Персеваль подтвердила слова своей подруги.
— Чтобы показать тебе, насколько вопросы пола урегулированы в нашем обществе, — заметила она, — я скажу тебе, Ипполит, что на многих фабриках делегат распределения рабсилы даже не спрашивает, мужчина ты или женщина. Пол данного лица нисколько не интересует общество.
— А дети?
— Что же дети?
— Разве они не заброшены, если у них нет семьи?
— Откуда у тебя могла взяться такая мысль? Материнская любовь — инстинкт, очень сильно развитый в женщине. В ужасном прежнем обществе было много матерей, открыто выносивших нужду и позор, только бы воспитать своих незаконных детей. Почему же нашим женщинам, свободным от нужды и позора, бросать своих детей? Среди нас много хороших подруг, много и хороших матерей. Но имеется большое и все возрастающее число женщин, которые обходятся без мужчины.

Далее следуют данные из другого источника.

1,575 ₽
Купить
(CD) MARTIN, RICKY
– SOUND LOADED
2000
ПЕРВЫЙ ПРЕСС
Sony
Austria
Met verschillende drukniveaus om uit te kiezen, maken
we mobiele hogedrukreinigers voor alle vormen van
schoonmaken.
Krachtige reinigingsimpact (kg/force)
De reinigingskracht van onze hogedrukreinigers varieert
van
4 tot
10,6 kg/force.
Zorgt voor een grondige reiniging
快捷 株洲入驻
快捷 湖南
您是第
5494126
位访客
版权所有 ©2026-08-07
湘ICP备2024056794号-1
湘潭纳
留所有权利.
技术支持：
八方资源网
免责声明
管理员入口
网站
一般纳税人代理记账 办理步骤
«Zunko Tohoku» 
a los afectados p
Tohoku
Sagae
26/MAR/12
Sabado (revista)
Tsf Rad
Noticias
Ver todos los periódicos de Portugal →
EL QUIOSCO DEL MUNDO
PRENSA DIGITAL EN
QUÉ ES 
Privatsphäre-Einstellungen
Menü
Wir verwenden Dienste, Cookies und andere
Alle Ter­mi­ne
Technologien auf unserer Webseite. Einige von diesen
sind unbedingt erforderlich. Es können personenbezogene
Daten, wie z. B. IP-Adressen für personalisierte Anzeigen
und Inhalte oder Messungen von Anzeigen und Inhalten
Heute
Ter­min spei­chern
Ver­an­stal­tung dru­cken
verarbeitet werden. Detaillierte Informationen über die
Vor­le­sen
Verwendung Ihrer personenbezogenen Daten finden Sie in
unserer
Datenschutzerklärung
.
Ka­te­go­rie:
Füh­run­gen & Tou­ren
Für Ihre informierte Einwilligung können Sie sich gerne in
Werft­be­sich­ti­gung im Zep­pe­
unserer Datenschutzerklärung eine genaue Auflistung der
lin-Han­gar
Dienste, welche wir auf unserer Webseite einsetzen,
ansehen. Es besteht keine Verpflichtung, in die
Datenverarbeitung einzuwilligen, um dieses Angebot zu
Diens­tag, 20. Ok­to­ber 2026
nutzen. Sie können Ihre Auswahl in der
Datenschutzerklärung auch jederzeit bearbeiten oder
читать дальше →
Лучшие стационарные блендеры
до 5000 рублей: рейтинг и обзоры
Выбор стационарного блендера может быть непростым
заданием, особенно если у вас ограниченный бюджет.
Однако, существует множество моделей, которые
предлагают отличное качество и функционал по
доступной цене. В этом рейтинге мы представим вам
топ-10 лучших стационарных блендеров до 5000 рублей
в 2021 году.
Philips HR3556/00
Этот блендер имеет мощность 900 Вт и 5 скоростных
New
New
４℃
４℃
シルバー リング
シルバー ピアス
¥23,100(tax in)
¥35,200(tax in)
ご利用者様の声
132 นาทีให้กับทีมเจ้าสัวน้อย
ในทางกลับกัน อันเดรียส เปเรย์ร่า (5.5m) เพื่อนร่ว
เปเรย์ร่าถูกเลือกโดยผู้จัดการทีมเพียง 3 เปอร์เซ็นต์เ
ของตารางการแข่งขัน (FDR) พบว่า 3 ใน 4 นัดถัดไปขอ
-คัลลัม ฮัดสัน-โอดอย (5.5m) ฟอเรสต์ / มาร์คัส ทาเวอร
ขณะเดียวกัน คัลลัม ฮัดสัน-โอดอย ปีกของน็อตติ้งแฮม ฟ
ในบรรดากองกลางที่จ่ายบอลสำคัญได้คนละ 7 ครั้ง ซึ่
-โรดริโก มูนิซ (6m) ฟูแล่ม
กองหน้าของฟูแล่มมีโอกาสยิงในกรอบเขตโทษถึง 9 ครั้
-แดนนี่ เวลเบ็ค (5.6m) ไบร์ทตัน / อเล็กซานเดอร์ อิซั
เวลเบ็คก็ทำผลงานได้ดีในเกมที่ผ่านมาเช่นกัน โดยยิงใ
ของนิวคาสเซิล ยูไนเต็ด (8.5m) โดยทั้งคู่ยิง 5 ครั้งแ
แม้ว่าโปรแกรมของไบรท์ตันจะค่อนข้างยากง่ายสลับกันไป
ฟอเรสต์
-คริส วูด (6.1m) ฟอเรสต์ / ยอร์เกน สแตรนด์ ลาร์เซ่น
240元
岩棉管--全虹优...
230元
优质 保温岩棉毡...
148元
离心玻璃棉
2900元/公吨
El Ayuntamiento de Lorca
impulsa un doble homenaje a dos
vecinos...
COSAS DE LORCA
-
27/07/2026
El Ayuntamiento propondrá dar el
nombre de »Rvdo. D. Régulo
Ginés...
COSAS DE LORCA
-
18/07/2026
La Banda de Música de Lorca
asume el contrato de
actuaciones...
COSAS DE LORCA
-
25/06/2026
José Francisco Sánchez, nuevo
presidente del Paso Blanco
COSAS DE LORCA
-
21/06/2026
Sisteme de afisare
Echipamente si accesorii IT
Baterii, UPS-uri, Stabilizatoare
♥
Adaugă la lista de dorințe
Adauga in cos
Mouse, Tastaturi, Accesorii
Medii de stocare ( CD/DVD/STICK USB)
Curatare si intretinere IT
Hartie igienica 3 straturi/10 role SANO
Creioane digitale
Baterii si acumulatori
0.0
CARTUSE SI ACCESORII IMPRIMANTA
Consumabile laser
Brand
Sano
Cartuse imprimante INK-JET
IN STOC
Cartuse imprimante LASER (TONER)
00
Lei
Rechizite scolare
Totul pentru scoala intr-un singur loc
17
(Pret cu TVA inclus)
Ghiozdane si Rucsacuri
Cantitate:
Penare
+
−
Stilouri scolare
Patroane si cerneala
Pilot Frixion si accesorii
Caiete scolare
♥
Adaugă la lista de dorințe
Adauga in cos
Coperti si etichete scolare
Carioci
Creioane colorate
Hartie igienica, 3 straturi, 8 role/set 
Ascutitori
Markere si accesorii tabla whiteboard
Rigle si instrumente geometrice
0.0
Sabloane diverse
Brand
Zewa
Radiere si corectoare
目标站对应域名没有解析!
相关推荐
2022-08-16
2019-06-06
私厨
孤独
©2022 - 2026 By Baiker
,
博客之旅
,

Шерон сделала по этому поводу несколько странное замечание.
— Мы имеем, — сказала она, — о сексуальных характерах такие сведения, каких и не подозревала варварская простота людей истекшей эры. Из того, что есть два дола, и что их только два, выводились ложные заключения. Воображали, что женщина только женщина, а мужчина только мужчина. На дело не так. Есть женщины, в которых много женского, а есть женщины, в которых его мало. Эта различия, скрываемые костюмом, образом жизни и замаскированные в прежнее время предрассудками, в нашем обществе видны совершенно ясно. Мало того, они обозначаются все ясней и становятся с каждым поколением все ощутимее. С тех пор, как женщины работают как мужчины, действуют и думают, как мужчины, — среди них видно все большее количество похожих на мужчин. Может быть, мы дойдем когда-нибудь до того, что создадим людей среднего пола, «работниц», как говорят о пчелах. Это будет очень выгодно. Можно будет повысить интенсивность труда, не увеличивая населения до степени, несоответствующей количеству необходимых благ. Нам в равной мере страшен как дефицит, так и избыток рождений.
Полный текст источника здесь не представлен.